Update June 11th, 2020:
After our initial work for BWA-MEM2 evaluations, one of the developers, Vasimuddin Md (@wasim_galaxy), had contacted us about a number of improvements and shared with us the latest BWA-MEM2 binary on May 22nd, 2020. We have some updated information to share after testing out the suggested version and running parameters.
With the latest binary, we revisited our discrepancy analysis between BWA-MEM and BWA-MEM2 with the three samples (SRR10150660, SRR10286881, and SRR10286930) that had the largest differences in our original post. We found out that the mapping results of BWA-MEM2 are exactly the same with BWA-MEM using this latest version.
The identical result is discovered when aligning against both hg38 builds, hs38DH (GRCh38 primary contigs + decoy contigs + ALT contigs and HLA genes), as well as GCA_000001405.15_GRCh38_no_alt_analysis_set (GRCh38 primary contigs + decoy contigs, but no ALT contigs nor HLA genes). Additionally, while the per sample wall clock runtime is slightly longer with a range of 10%, BWA-MEM2 still gives the advantage of being around ~2X faster to its precedence, BWA-MEM, as we have found originally.
Additionally, three of our previously failed BWA-MEM2 analysis, which were reported on bwa-mem2 github page (35, 49, and 50), can now be finished successfully by utilizing a lower number of thread usage (with bwa-mem2 option -t), or by increasing the memory capacity.
BWA-MEM2 — the Intel accelerated version of BWA-MEM
The Burrow-Wheeler Aligner (BWA-MEM), which requires no introduction, is one of the most popular software tools in the Bioinformatics and Genomics industry. Being the first step short-reads undergo after generated by a sequencing instrument, BWA-MEM has been widely used as a common upstream tool. BWA-MEM generates alignments to a reference genome for a variety of germline and somatic genetic variant detections, such as single-nucleotide polymorphisms (SNPs), indels, structural variations, and copy number variations. With the widespread use of next-generation sequencing technologies, more and more sequencing reads are now being generated for translational research and clinical diagnostics. Scientists need to be able to process these reads more efficiently and cost effectively.

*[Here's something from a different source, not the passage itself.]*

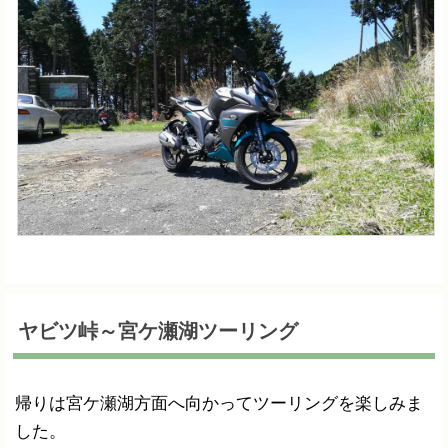
ヤビツ峠～宮ケ瀬湖ツーリング
帰りは宮ケ瀬湖方面へ向かってツーリングを楽しみま
した。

BWA-MEM2, which was recently announced at ipdps2019 (2019 IEEE International Parallel and Distributed Processing Symposium (IPDPS)) and published by Vasimuddin Md (@wasim_galaxy), Sanchit Misra (@sanchit_misra), Heng Li (@lh3lh3), and Srinivas Aluru from the Intel Corp., Dana-Farber Cancer Institute and Georgia Institute of Technology. The team optimized algorithms of BWA-MEM for three key kernels: (1) Search for super maxima exact matches (SMEM), (2) Suffix array lookup (SAL), and (3) banded Smith Waterman (BSW) algorithm. Part of the optimizations utilized the AVX-512 instruction, which is for the Intel® Xeon® Skylake processor and an Intel® Xeon® E5 v3 processor, while the other optimizations are generic and can provide performance gains on any of the modern processors.
In this blog post, we would like to share our experiences on performing BWA-MEM2 with the next-generation instance types (c5d) that use the Intel Xeon Scalable Processors (Cascade Lake) or Intel Xeon Platinum 8000 series (Skylake-SP), and utilize the AVX-512 instruction set on a cloud computing environment. We also are demonstrating the comparisons between running BWA-MEM and BWA-MEM2.
Mapping with BWA-MEM vs. BWA-MEM2
To represent reads from a range of different sequencing instruments, library prep, and sequencing labs, we downloaded paired-end FASTQ files from Sequence Read Archive (SRA) by randomly drawing ten samples from each of the Illumina HiSeq 2500, HiSeq 4000, HiSeq X Ten, and NovaSeq 6000. Five of the samples were from whole exome sequencing (WES) library prep and another five were from whole genome sequencing (WGS) library prep, according to their SRA records. All of the samples were submitted to SRA from January to November 2019.
Five out of the 40 samples we drew didn’t get resolved into paired-end FASTQ files. For simplicity, we discarded the five to benchmark alignment without paired-end reads, which is the most common use case at DNAnexus. The remaining 35 paired-end samples consist of 307 million to 1.59 billion reads. All samples have read lengths distributed from 100bp to 151bp, except one sample (SRR10028120) has its shortest read down to 18bp. Figure 1 shows the distribution of number of reads across samples.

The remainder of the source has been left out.